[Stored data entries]

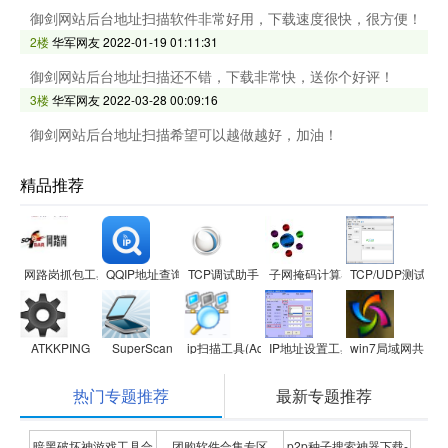
御剑网站后台地址扫描软件非常好用，下载速度很快，很方便！
2楼
华军网友
2022-01-19 01:11:31
御剑网站后台地址扫描还不错，下载非常快，送你个好评！
3楼
华军网友
2022-03-28 00:09:16
御剑网站后台地址扫描希望可以越做越好，加油！
精品推荐
网路岗抓包工具iptool
QQIP地址查询器
TCP调试助手
子网掩码计算器
TCP/UDP测试工
ATKKPING
SuperScan
ip扫描工具(Advanced IP Scanner)
IP地址设置工具
win7局域网共享
热门专题推荐
最新专题推荐
暗黑破坏神游戏工具合
团购软件合集专区
p2p种子搜索神器下载-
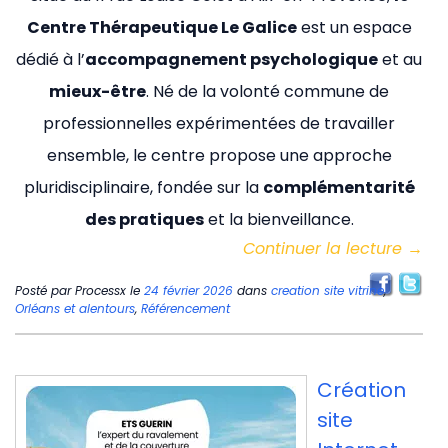
Centre Thérapeutique Le Galice
est un espace
dédié à l’
accompagnement psychologique
et au
mieux-être
. Né de la volonté commune de
professionnelles expérimentées de travailler
ensemble, le centre propose une approche
pluridisciplinaire, fondée sur la
complémentarité
des pratiques
et la bienveillance.
Continuer la lecture
→
Posté par
Processx
le
24 février 2026
dans
creation site vitrine
,
Orléans et alentours
,
Référencement
Création
site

* [Assigned task]:
Print exactly, and only, the lines from the line that contains "et la bienveillance." through the last line of the records.

* [Answer for the task]:
et la bienveillance.
Continuer la lecture
→
Posté par
Processx
le
24 février 2026
dans
creation site vitrine
,
Orléans et alentours
,
Référencement
Création
site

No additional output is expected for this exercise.